For those old enough to have lived through the hair-metal to grunge changeover, there was a lot of griping about how the new generation just didn’t know how to have fun anymore.  Flannel, feedback and self-pity were a poor substitute for the live-for-today, gratuitous charm of the previous good time rock n’ rollers.  It’s a valid argument and one that can also be applied to cinema at the time: glossy ‘80s action heroes shooting their way through music video warehouses finally gave way to self-referential hitmen whose banter was the only thing on their highlight reel.

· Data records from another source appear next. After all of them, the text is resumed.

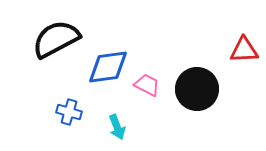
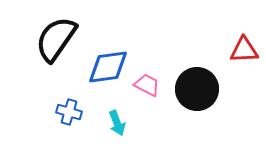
black semicircle: rotated 27 degrees counterclockwise
cyan arrow: moved 4 px up
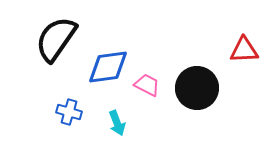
black circle: moved 1 px up
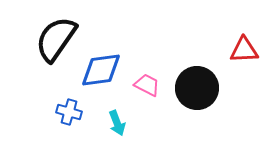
blue diamond: moved 7 px left, 3 px down
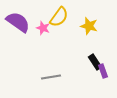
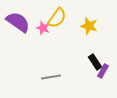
yellow semicircle: moved 2 px left, 1 px down
purple rectangle: rotated 48 degrees clockwise
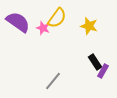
gray line: moved 2 px right, 4 px down; rotated 42 degrees counterclockwise
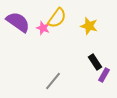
purple rectangle: moved 1 px right, 4 px down
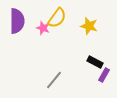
purple semicircle: moved 1 px left, 1 px up; rotated 55 degrees clockwise
black rectangle: rotated 28 degrees counterclockwise
gray line: moved 1 px right, 1 px up
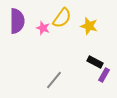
yellow semicircle: moved 5 px right
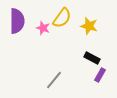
black rectangle: moved 3 px left, 4 px up
purple rectangle: moved 4 px left
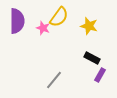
yellow semicircle: moved 3 px left, 1 px up
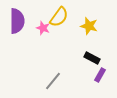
gray line: moved 1 px left, 1 px down
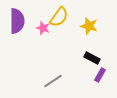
gray line: rotated 18 degrees clockwise
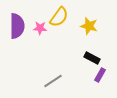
purple semicircle: moved 5 px down
pink star: moved 3 px left; rotated 16 degrees counterclockwise
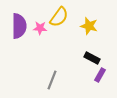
purple semicircle: moved 2 px right
gray line: moved 1 px left, 1 px up; rotated 36 degrees counterclockwise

But director Mike Mendez seems to want to have it both ways.  In Killers, a late-to-the-game riff on Tarantino’s post-modern serial killer craze, he reimagines the Menendez Brothers (here they’re the James Boys) as gun-toting celebrities who choose the wrong house to break into.  That’s because the Ryan family, despite their Leave it to Beaver wholesome appearance, are themselves a gang of bloodthirsty psychos with a dungeon full of previous victims to prove it.  Oh, and a deformed gender-neutral relative named Bob who just wants to cuddle.

 

Killers packs way too many storylines into its intentionally over-the-top script (written by co-star Dave Larsen).  But Mendez directs it all with all the gloss of a late ’80 cop thriller – think Stallone’s Cobra but with even morestage lighting -  and a joei di vire that’s irresistibly contagious.  Bad Mickey Rourke impressions, Coppola-esque editing and the best use of In-A-Gadda-Da-Vida since Manhunter, Mendez’s film is a go-for-broke shrimp boil of post-modern references and gun fetishism.  You can laugh at it or laugh with it.  Either way, it’s a hell of a good time.

 

Back in the saddle for The Convent (2000), Mendez delivers the same cinematic energy with less satire and more satanism.  College kids break into the local convent for a pledge prank and wind up unleashing the spirits of devil-worshiping clergy biding their time since 1960.  As the body count rises, the original badass orphan (played by Adrienne Barbeau) gets back on her hog to put the demons back in their place.


 

An obvious mashup of Night of the Demons, Evil Dead and Argento’s Demon franchise, at least Mendez steals from the best, crafting a crowd-pleasing, gross-out horror spoof that was pretty much extinct at the turn of the millennium.  There’s plenty of shot guns, squibs and exploding heads, but it’s the comedy and camaraderie that make this one a cut above.  That, and the cool blacklight demon make-up along with a memorable cameo from Coolio. 

 

Synapse Films has released each title separately: Killers in a restored unrated director’s cut Blu-ray and The Convent in a spiffy 4K Ultra-HD + Blu-ray two-disc set.  Extras on the first film include an audio commentary, alternate ending (sans cannibals) and linter notes.  The Convent, besides the aforementioned new 4K remaster of the uncut version mastered in Doby Vision and 5.1 stereo (which looks and sounds terrific), includes two commentary tracks, a video location tour, vintage “Making Of”, vintage EPK, deleted scene, gore outtakes, stills, trailers and a killer set of liner notes from Corey Danna.